As reported by Physics.orgChina launched two new satellites into space Saturday, state media reported, as it builds a homegrown satellite navigation system to rival the US's Global Positioning System.

A rocket carrying the satellites was launched from the Xichang Satellite Launch Center in southwestern Sichuan province at 8:29 pm (12:29 GMT), the official Xinhua news agency said.
The satellites are the 18th and 19th launched by China as it develops its domestic navigation system Beidou, or Compass. They take the total number launched this year to three.
Beidou is currently centred on the Asia Pacific region but is slated to cover the whole world by 2020.
"The successful launch marks another solid step in building Beidou into a navigation system with global coverage," the satellite launch centre was quoted by Xinhua as saying.
Beidou—named after the Chinese term for the plough or Big Dipper constellation—was announced in 2012, joining the US's GPS, Russia's GLONASS and European Union's Galileo.
It is already used by several Asian countries including Laos, Pakistan and Thailand.
The new satellites will be deployed in "testing a new type of navigation signalling and inter-satellite links" as well as providing , Xinhua said.
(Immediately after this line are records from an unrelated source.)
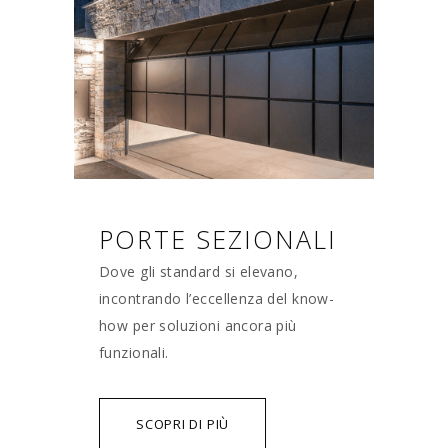
PORTE SEZIONALI
Dove gli standard si elevano,
incontrando l’eccellenza del know-
how per soluzioni ancora più
funzionali.
SCOPRI DI PIÙ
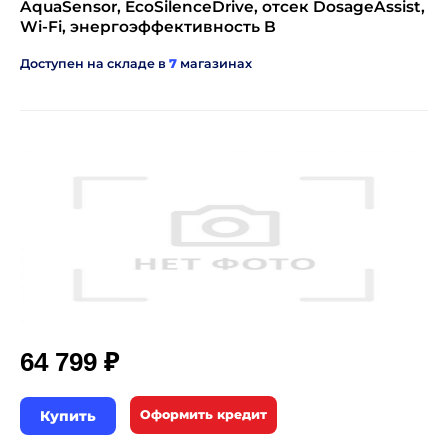
AquaSensor, EcoSilenceDrive, отсек DosageAssist,
Wi-Fi, энергоэффективность B
Доступен на складе в
7
магазинах
₽
64 799
Купить
Оформить кредит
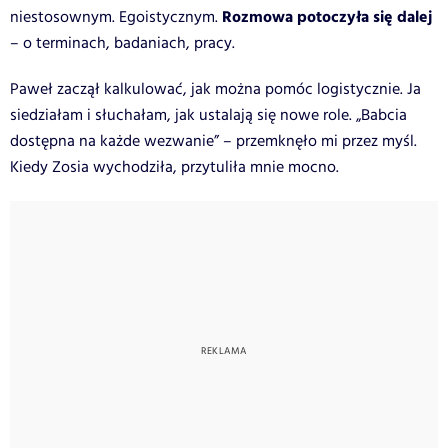
Rozmowa potoczyła się dalej
niestosownym. Egoistycznym.
– o terminach, badaniach, pracy.
Paweł zaczął kalkulować, jak można pomóc logistycznie. Ja
siedziałam i słuchałam, jak ustalają się nowe role. „Babcia
dostępna na każde wezwanie” – przemknęło mi przez myśl.
Kiedy Zosia wychodziła, przytuliła mnie mocno.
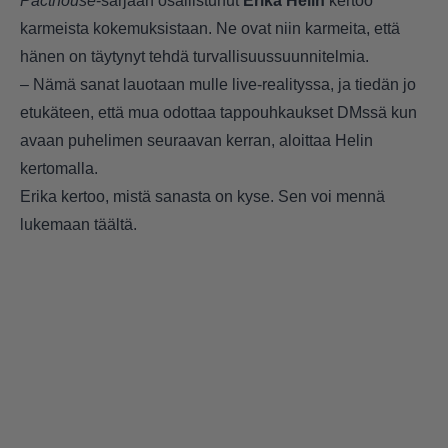
Pacthouse
-sarjaan osallistunut
Erika Helin
kertoo
karmeista kokemuksistaan. Ne ovat niin karmeita, että
hänen on täytynyt tehdä turvallisuussuunnitelmia.
– Nämä sanat lauotaan mulle live-realityssa, ja tiedän jo
etukäteen, että mua odottaa tappouhkaukset DMssä kun
avaan puhelimen seuraavan kerran, aloittaa Helin
kertomalla.
Erika kertoo, mistä sanasta on kyse. Sen voi mennä
lukemaan
täältä
.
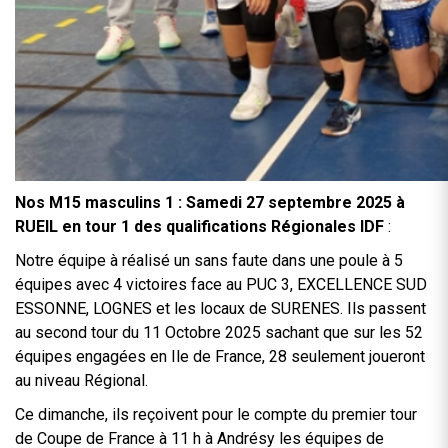
Nos M15 masculins 1 : Samedi 27 septembre 2025 à
RUEIL en tour 1 des qualifications Régionales IDF
:
Notre équipe à réalisé un sans faute dans une poule à 5
équipes avec 4 victoires face au PUC 3, EXCELLENCE SUD
ESSONNE, LOGNES et les locaux de SURENES. Ils passent
au second tour du 11 Octobre 2025 sachant que sur les 52
équipes engagées en Ile de France, 28 seulement joueront
au niveau Régional.
Ce dimanche, ils reçoivent pour le compte du premier tour
de Coupe de France à 11 h à Andrésy les équipes de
The Beidou system is currently used for civilian services such as navigation and messaging, as well as in the transportation and weather forecasting sectors. It also has military applications.
The Beidou system is one of several GPS like systems deployed from various countries around the world.  While the US Global Positioning System was the first and most widely used system, the Russian GLONASS system has been operating for several years as well.  
The EU is currently deploying their version called the GALILEO system.  Japan has deployed the Quazi-Zenith Satellite System (QZSS), a regional tracking system which only covers parts of Asia.  India too is deploying a regional navigation satellite system called the (IRNSS).
Tracking devices that use multiple satellite systems have some advantages over individual or dedicated satellite tracking devices, including redundancy and potential higher position accuracy.  Providers such as the Swiss u-blox can provide devices that will use multiple satellite systems in order to provide higher accuracy positioning for items like cell-phones that can allow for greater E911 location services.
Satellite systems have been known to go down for periods of time.  The Russian GLONASS system suffered a system wide outage in 2014.
In spite of the advantages of using multiple systems, out of concern the FCC in 2014 issued a requirement that all multi-constellation receivers certified for U.S. use ensure that non-GPS constellations were properly licensed in the United States, in spite of the fact that many have been in operation for several years prior to the proclamation.  
A typical Chinese GPS jamming device
for use in a vehicle.  They are illegal to
purchase or use in the USA.
Concerns over interference and potential jamming and 'spoofing' of GPS signals has also prompted the US and the EU to begin deployment of eLoran systems in critical locations throughout the world as a backup to GPS location technology.
The eLoran and GPS systems have come full circle as GPS was designed to provide higher precision location throughout the world by replacing antiquated Loran marine location technology.  Now eLoran technology is coming back to potentially rescue the satellite navigation and location technology which has become so critical to daily life throughout the world.